▶ **Work instruction**:
Line by line, repeat the material below exactly and leave the images out.

▶ **Given data**:
»»
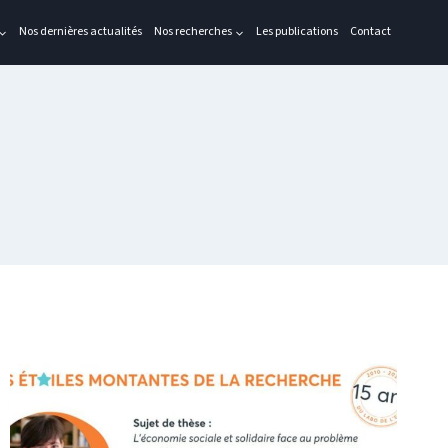
Nos dernières actualités
Nos recherches
Les publications
Contact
««
▶ **Output of the exercise**:
Nos dernières actualités
Nos recherches
Les publications
Contact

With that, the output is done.